Rheumatoid Arthritis - 2001 National Meeting (cont.)

Rheumatoid arthritis is a common rheumatic disease, affecting more than two million people in the United States. The disease is three times more common in women than in men. It afflicts people of all races equally. The disease can begin at any age, but most often starts after age forty and before sixty. In some families, multiple members can be affected, suggesting a genetic basis for the disorder.

There is no known cure for RA. The treatment of RA optimally involves a combination of patient education, rest and exercise, joint protection, medications, and occasionally, surgery. Currently, doctors feel that the earlier patients with RA receive aggressive treatment, the better their long-term outcome.

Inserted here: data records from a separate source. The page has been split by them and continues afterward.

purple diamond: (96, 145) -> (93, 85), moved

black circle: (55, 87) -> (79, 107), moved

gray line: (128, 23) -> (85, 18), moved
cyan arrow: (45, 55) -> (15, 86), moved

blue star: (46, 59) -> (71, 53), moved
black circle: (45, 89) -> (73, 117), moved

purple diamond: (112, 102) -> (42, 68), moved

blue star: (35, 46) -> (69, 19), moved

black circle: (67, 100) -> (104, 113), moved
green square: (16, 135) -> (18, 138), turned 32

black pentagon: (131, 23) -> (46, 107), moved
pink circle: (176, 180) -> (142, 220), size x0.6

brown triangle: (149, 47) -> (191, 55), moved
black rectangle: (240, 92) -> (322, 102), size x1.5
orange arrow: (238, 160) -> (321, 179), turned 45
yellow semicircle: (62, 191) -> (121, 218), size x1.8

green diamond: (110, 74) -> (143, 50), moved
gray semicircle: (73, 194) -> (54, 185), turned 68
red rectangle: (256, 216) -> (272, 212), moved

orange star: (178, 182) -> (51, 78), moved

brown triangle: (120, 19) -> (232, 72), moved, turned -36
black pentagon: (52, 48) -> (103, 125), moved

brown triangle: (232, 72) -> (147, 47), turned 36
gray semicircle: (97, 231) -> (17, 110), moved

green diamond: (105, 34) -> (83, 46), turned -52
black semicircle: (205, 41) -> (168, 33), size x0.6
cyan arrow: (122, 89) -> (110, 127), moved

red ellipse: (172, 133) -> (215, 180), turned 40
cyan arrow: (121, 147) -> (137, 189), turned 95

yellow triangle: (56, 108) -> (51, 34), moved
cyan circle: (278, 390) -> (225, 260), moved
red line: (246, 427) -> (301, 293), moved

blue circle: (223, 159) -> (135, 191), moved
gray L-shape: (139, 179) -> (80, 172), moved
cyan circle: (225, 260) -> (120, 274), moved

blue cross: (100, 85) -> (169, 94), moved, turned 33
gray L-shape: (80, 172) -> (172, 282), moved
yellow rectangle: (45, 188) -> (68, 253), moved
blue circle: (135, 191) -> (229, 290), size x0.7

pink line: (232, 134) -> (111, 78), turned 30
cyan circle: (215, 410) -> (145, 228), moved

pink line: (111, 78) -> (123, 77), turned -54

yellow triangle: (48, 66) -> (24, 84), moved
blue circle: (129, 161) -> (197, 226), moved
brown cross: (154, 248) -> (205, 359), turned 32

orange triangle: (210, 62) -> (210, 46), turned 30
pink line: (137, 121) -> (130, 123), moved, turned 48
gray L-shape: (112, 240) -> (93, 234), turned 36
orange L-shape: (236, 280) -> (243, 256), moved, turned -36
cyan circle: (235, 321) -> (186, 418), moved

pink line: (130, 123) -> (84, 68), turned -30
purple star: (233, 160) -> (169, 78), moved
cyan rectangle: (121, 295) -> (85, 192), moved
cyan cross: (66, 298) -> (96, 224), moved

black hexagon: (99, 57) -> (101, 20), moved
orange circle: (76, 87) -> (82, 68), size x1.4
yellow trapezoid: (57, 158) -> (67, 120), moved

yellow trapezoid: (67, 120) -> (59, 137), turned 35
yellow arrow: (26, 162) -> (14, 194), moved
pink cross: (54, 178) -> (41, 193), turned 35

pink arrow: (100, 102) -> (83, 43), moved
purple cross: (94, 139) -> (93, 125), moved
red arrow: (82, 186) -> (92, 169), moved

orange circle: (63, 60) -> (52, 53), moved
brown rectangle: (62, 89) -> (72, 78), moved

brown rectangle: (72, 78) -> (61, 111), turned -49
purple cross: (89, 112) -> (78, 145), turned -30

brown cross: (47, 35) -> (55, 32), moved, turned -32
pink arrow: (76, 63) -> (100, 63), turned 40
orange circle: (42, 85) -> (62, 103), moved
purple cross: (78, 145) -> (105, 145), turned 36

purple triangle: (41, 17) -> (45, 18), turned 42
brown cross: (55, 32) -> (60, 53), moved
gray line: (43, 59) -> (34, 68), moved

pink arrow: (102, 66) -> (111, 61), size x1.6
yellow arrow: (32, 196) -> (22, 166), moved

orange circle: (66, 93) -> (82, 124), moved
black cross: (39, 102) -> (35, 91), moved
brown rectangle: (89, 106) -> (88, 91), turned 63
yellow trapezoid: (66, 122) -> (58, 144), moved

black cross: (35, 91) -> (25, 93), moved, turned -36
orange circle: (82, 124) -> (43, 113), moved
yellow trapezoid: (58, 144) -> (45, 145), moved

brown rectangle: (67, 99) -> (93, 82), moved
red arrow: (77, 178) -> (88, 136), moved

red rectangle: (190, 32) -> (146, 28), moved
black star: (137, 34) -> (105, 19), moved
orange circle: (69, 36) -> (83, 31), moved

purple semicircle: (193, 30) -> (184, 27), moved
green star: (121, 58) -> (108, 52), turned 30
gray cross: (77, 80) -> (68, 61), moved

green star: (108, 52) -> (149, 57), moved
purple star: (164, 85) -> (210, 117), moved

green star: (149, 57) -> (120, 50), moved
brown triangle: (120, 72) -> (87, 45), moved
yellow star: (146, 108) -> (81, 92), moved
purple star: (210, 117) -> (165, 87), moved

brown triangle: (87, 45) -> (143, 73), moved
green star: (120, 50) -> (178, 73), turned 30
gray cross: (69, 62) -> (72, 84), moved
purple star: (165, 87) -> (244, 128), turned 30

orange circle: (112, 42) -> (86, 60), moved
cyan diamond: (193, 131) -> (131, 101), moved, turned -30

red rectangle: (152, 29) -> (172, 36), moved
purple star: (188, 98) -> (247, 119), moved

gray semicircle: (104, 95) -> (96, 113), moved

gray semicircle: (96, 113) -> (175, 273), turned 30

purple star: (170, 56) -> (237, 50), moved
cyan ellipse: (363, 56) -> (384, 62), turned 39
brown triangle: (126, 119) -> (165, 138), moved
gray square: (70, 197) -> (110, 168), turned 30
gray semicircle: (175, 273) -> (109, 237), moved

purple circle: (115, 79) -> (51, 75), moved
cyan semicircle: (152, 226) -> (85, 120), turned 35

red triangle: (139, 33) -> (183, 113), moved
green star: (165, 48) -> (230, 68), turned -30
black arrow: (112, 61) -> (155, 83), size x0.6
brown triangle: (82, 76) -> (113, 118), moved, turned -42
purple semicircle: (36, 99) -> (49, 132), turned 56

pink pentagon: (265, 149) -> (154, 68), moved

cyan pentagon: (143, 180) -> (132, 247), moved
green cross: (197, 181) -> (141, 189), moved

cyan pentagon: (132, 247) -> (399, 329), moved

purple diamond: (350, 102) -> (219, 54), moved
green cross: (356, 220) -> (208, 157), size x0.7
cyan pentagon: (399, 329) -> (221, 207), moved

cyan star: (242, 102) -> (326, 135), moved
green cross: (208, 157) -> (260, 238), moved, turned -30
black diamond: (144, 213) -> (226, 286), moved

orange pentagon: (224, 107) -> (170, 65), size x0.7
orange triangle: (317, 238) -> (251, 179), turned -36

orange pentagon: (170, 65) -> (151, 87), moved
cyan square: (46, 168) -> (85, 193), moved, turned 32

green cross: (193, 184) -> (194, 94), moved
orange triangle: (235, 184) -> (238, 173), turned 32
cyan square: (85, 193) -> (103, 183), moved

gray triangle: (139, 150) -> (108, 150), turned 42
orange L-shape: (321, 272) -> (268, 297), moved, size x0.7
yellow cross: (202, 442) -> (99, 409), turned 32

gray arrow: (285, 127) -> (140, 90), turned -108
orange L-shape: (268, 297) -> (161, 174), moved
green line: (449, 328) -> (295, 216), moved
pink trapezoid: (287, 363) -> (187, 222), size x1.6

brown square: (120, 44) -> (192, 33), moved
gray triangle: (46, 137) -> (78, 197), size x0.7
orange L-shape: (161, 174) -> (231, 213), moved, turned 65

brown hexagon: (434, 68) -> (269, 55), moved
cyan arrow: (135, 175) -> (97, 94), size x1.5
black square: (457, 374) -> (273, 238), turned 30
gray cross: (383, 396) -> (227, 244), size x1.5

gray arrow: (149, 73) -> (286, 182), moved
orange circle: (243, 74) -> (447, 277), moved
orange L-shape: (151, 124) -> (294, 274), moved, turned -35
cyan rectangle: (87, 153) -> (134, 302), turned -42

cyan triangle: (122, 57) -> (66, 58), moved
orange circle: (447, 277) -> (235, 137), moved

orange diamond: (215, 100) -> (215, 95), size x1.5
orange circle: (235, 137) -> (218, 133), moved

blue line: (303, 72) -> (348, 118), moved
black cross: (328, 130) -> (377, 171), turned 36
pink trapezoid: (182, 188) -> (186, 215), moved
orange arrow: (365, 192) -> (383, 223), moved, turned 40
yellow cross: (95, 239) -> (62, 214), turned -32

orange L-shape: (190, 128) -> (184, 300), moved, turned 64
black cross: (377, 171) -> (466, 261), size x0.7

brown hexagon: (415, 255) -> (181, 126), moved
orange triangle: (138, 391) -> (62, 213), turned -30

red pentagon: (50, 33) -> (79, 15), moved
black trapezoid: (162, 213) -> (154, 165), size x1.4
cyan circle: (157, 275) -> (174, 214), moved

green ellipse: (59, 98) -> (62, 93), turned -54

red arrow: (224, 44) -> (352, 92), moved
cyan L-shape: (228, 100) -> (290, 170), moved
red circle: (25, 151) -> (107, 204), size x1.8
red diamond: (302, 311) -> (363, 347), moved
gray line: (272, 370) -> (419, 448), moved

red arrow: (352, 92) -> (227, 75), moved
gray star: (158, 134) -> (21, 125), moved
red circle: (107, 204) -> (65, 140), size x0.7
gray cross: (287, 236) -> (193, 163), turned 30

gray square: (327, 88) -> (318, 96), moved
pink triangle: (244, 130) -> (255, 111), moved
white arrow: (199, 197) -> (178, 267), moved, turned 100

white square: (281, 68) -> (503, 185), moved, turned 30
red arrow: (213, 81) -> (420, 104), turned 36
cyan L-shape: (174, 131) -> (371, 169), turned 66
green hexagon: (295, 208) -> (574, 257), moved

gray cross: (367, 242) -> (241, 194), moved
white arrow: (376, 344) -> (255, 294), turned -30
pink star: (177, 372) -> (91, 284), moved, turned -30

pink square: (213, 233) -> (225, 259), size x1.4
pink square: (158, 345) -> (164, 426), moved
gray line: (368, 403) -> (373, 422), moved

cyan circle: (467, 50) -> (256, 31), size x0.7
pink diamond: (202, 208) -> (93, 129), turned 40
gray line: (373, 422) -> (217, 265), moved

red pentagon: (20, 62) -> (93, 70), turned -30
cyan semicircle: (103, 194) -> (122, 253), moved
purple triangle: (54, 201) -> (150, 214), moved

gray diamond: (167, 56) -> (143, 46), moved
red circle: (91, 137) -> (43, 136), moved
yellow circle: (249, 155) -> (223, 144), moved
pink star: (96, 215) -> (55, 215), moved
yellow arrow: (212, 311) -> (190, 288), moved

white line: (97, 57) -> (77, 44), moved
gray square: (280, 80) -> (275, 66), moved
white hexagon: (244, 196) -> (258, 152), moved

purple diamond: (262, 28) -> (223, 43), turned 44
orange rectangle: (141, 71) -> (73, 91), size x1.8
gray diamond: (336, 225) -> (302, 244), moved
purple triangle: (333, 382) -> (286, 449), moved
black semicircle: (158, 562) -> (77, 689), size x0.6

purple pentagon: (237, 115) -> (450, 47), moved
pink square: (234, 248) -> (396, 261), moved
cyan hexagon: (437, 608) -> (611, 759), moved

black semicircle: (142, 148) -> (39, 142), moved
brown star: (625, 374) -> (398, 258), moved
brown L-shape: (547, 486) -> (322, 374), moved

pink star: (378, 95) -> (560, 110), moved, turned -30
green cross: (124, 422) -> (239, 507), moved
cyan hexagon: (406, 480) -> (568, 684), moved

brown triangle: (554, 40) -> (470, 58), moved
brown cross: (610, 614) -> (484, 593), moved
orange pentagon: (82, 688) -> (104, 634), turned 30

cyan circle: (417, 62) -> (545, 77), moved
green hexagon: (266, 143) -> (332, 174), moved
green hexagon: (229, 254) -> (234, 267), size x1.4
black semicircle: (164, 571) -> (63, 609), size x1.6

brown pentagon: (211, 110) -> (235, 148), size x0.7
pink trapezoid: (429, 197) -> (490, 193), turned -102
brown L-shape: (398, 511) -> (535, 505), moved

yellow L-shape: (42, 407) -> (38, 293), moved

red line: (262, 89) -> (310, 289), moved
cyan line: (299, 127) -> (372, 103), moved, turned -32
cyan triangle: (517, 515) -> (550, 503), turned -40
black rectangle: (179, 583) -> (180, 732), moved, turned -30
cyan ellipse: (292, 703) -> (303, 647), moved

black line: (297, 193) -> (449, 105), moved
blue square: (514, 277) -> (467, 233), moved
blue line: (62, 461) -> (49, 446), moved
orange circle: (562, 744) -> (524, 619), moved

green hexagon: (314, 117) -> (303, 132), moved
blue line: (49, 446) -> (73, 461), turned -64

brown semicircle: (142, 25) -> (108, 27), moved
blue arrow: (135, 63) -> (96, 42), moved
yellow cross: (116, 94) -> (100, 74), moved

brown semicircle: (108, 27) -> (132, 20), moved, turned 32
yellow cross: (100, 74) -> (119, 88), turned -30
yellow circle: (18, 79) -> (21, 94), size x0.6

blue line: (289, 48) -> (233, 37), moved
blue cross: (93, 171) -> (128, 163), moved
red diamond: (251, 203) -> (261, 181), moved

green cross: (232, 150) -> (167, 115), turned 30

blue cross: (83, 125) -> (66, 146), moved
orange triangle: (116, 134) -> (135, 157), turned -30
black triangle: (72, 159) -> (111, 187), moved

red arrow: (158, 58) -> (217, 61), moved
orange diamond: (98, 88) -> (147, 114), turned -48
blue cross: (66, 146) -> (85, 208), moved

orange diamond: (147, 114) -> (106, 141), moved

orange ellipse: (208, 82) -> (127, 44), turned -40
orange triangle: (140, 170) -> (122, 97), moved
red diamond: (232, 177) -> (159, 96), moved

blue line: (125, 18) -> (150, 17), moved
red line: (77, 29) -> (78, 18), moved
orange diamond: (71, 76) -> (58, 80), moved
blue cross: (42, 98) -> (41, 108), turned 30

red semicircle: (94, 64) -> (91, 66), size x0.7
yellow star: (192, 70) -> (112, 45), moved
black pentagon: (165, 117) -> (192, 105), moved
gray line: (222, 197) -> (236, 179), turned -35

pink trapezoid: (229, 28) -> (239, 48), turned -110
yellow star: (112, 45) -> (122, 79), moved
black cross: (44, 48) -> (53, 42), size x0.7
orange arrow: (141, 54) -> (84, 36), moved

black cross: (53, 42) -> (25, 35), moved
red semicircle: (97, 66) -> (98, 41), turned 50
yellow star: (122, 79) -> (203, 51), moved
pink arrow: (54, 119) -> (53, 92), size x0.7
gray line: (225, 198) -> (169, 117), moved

Below are perspectives on key reports presented at the recent national meeting of the American College of Rheumatology:

New Treatments

Some of the biggest new from this year's meeting related to the newer medications used to treat RA. Here are summaries in this area:

Remicade (infliximab)

Remicade (infliximab) is an antibody that blocks the effects of tumor necrosis factor alpha (TNF-alpha). TNF-alpha is a substance made by cells of the body that has an important role in promoting inflammation. By blocking the action of TNF-alpha, infliximab reduces the signs and symptoms of inflammation.

Remicade was a topic in over 100 papers presented at the meeting, most of which related to RA. Remicade, an approved treatment for RA, is given by intravenous infusion every 2 months.

Researchers at this meeting reported Remicade to be effective and safe in treating RA. Some reported an 80% significant response rate in the first year of use.

Dr. Shiel's Perspective: This is my experience with this medication. Very effective in calming the pain, stiffness, and swelling from the inflammation due to arthritis in a high percentage of patients.